Work instruction: Leave the pictures out and return every line below exactly.

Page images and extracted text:

________________________________________

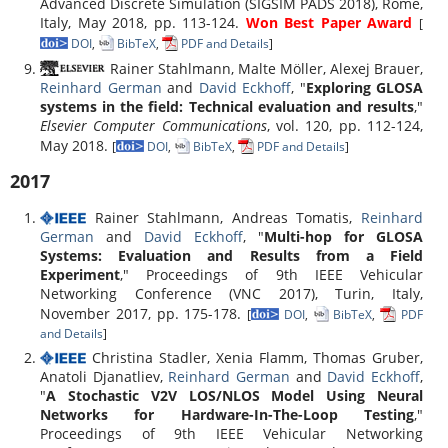
Advanced Discrete Simulation (SIGSIM PADS 2018), Rome,
Italy, May 2018, pp. 113-124.
Won Best Paper Award
[
DOI
,
BibTeX
,
PDF and Details
]
Rainer Stahlmann, Malte Möller, Alexej Brauer,
Reinhard German
and
David Eckhoff
, "
Exploring GLOSA
systems in the field: Technical evaluation and results
,"
Elsevier Computer Communications
, vol. 120, pp. 112-124,
May 2018.
[
DOI
,
BibTeX
,
PDF and Details
]
2017
Rainer Stahlmann, Andreas Tomatis,
Reinhard
German
and
David Eckhoff
, "
Multi-hop for GLOSA
Systems: Evaluation and Results from a Field
Experiment
," Proceedings of 9th IEEE Vehicular
Networking Conference (VNC 2017), Turin, Italy,
November 2017, pp. 175-178.
[
DOI
,
BibTeX
,
PDF
and Details
]
Christina Stadler, Xenia Flamm, Thomas Gruber,
Anatoli Djanatliev,
Reinhard German
and
David Eckhoff
,
"
A Stochastic V2V LOS/NLOS Model Using Neural
Networks for Hardware-In-The-Loop Testing
,"
Proceedings of 9th IEEE Vehicular Networking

________________________________________

Answer space:
Advanced Discrete Simulation (SIGSIM PADS 2018), Rome,
Italy, May 2018, pp. 113-124.
Won Best Paper Award
[
DOI
,
BibTeX
,
PDF and Details
]
Rainer Stahlmann, Malte Möller, Alexej Brauer,
Reinhard German
and
David Eckhoff
, "
Exploring GLOSA
systems in the field: Technical evaluation and results
,"
Elsevier Computer Communications
, vol. 120, pp. 112-124,
May 2018.
[
DOI
,
BibTeX
,
PDF and Details
]
2017
Rainer Stahlmann, Andreas Tomatis,
Reinhard
German
and
David Eckhoff
, "
Multi-hop for GLOSA
Systems: Evaluation and Results from a Field
Experiment
," Proceedings of 9th IEEE Vehicular
Networking Conference (VNC 2017), Turin, Italy,
November 2017, pp. 175-178.
[
DOI
,
BibTeX
,
PDF
and Details
]
Christina Stadler, Xenia Flamm, Thomas Gruber,
Anatoli Djanatliev,
Reinhard German
and
David Eckhoff
,
"
A Stochastic V2V LOS/NLOS Model Using Neural
Networks for Hardware-In-The-Loop Testing
,"
Proceedings of 9th IEEE Vehicular Networking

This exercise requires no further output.